While it’s becoming common in financial services overall (as Novarica VP Jeff Goldberg noted in a blog post a few months ago), this represents the first instance of an insurance company per se (excluding USAA, whose work in the area is likely focused more on banking applications) disclosing an exploratory program around blockchain.
As Jeff and I wrote last year in Bitcoin and Insurance: An Overview and Key Issues, adopting blockchain is not just an opportunity for some good press (and a helpful recruiting tool for tech-oriented millennials to boot) but also smart from a long-term strategic perspective. In our brief, which offers an overview of the area and a brief explanation of blockchain’s mechanics, we argued that insurance, as consisting of financial contracts between trusted parties, is a natural domain in which to apply a “trust machine” like blockchain. In areport on the same subject from earlier this year, Ernst & Young discussed the same subject in great detail, pointing to a number of likely use cases, including “micro-insurance”, “cyber liability”, “P2P”, and better distribution of highly personalized/regionalized products.

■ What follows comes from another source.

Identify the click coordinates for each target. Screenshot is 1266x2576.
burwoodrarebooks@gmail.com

Naturally, however, the time-to-market for blockchain-based insurance is gated by regulatory issues, as well as by the perfectly reasonable fact that many of the products to which it is likely most suited still have yet to be invented.
John Hancock in its first phase does not appear to be planning to build anything related to insurance. Instead, a small group of their own developers, in partnership with a few startups, are prototyping an internal “employee rewards program”. This lean and iterative approach sounds like a smart way to build institutional knowledge around a potentially revolutionary, raw, and challenging technology. As a database, network, and a currency system all in one, blockchain really is a unicorn, (as many suggest, perhaps most analogous to the web itself in terms of its technical novelty). Therefore, any company that hopes to “fast follow” in this area will need to have a firm foundation of institutional understanding on which to stand.

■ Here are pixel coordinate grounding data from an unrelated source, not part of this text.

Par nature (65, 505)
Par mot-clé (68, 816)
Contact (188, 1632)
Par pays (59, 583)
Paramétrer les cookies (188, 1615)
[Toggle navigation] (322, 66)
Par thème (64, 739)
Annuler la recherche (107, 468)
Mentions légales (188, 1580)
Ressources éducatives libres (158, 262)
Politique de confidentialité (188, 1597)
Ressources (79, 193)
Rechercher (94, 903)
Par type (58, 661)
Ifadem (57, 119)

As Matthew Josefowicz has pointed out before, technological disruption is not unlike that Hemmingway quote about how ones goes bankrupt: “first it happens gradually and then all-at-once”. While we’re still definitely in this gradual phase, it’s reasonable to expect only small dividends from these R&D programs. On the other hand, taking a relaxed “let’s see what happens” approach, of the sort many media companies in 90’s took to the web, may seem ill-advised when reflected upon after an “all-at-once” kind of transition.
We expect to see more carriers launch these sorts of exploratory programs in the coming months.